[LTP] [RFC] sched/starvation: Add disclaimer for virtualized/emulated environments

Mon Jan 27 16:35:42 CET 2025

Hi Alessandro,

> Hello Petr,
> Thanks a lot for having shared your position, please read mine inline.

> On Mon, Jan 20, 2025 at 3:25 PM Petr Vorel <pvorel@suse.cz> wrote:

> > Hi Alessandro,

> > > This patch adds a disclaimer message to the starvation test case, warning
> > > users against running the test in virtualized or emulated environments.
> > > The test produces expected results only on bare-metal systems and is prone
> > > to failure when executed in non-bare-metal setups.

> > > While detecting virtualization or emulation is possible in some cases,
> > > the methods are unreliable.
> > > Rather than attempting to prevent the test from running in such
> > > environments, this patch provides a warning to inform users of the
> > > limitations.

> > > Change:
> > > - Added a TINFO message to notify users that the test should be run
> > >   on bare-metal systems for meaningful results.

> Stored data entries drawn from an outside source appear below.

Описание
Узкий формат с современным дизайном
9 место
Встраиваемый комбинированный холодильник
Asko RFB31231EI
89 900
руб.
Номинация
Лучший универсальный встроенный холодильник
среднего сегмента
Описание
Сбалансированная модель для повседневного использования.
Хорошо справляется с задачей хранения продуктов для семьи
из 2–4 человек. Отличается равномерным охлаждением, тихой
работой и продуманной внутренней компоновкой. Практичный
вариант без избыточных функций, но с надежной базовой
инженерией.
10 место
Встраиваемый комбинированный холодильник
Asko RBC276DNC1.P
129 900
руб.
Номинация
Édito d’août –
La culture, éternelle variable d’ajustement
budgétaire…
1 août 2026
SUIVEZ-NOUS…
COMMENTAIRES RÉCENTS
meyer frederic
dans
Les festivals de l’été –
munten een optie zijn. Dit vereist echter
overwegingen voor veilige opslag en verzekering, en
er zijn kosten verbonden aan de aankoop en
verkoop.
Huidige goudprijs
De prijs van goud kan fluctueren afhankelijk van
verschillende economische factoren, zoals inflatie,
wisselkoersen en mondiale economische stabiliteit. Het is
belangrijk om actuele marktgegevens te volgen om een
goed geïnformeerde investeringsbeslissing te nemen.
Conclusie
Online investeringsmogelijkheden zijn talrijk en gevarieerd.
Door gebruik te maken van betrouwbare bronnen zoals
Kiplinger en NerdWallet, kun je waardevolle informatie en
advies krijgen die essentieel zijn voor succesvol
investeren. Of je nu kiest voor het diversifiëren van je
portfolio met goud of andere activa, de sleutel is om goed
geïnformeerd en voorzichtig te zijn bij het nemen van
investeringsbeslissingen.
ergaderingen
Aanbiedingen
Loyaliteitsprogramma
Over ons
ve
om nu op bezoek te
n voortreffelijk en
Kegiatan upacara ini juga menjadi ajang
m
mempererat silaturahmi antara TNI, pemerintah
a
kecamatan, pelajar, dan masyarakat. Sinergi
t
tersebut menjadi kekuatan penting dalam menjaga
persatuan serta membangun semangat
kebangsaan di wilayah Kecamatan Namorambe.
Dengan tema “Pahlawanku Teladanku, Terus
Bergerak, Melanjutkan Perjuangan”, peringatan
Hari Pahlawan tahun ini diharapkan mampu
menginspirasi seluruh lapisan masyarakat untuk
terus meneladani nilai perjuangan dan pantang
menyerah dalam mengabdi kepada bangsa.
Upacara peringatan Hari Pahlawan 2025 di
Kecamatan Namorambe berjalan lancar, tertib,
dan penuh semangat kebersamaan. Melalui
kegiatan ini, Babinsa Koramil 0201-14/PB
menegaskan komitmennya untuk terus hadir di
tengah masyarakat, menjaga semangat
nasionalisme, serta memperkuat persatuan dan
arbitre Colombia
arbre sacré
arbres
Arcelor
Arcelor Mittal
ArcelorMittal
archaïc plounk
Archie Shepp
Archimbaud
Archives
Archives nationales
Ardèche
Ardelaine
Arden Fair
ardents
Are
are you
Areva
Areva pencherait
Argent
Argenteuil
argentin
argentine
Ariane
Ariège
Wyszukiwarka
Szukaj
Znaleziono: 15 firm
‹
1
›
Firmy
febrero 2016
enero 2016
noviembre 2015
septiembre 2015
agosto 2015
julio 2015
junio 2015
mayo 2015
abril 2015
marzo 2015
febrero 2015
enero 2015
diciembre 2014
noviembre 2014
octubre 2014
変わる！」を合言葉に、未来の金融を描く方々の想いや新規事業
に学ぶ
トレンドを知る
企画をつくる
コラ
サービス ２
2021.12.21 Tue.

> > > Signed-off-by: Alessandro Carminati <acarmina@redhat.com>
> > > ---
> > >  testcases/kernel/sched/cfs-scheduler/starvation.c | 3 +++
> > >  1 file changed, 3 insertions(+)

> > > diff --git a/testcases/kernel/sched/cfs-scheduler/starvation.c b/testcases/kernel/sched/cfs-scheduler/starvation.c
> > > index c620c9c3e..b779a5f0a 100644
> > > --- a/testcases/kernel/sched/cfs-scheduler/starvation.c
> > > +++ b/testcases/kernel/sched/cfs-scheduler/starvation.c
> > > @@ -115,6 +115,9 @@ static void setup(void)
> > >       if (tst_has_slow_kconfig())
> > >               tst_brk(TCONF, "Skip test due to slow kernel configuration");

> > > +     tst_res(TINFO, "This test is designed to run on bare-metal systems. "
> > > +             "Running it in a virtualized or emulated environment may produce unreliable results.");

> > We should at least wrap it with tst_is_virt(), make it shorter and add WARNING:

> >         if (tst_is_virt(VIRT_ANY))
> >                 tst_res(TINFO, "WARNING: Running on a virtualized or emulated environment may produce unreliable results");

> > But OTOH I haven't seen any problem with it on various SLES versions nor in
> > openSUSE Tumbleweed (which uses latest mainline kernel). Therefore I would not
> > put TCONF, but just TINFO as you suggested (other tests which use tst_is_virt()
> > detection usually do TCONF).

> I understand the suggestion to wrap the test with tst_is_virt() and include
> a warning, but I have some reservations regarding the effectiveness of the
> virtualization check in LTP. Here's my perspective:

> 1. Effectiveness of the Virtualization Check: While I am aware of the
>    existing virtualization detection mechanism in LTP, I believe it is
>    not sufficiently robust to reliably identify virtualized environments
>    across all scenarios.

> 2. Systemd-based Detection: The systemd implementation used in LTP is
>    impressively accurate and often succeeds in detecting virtualized or
>    emulated environments. However, LTP cannot reasonably assume the
>    presence of systemd on every system.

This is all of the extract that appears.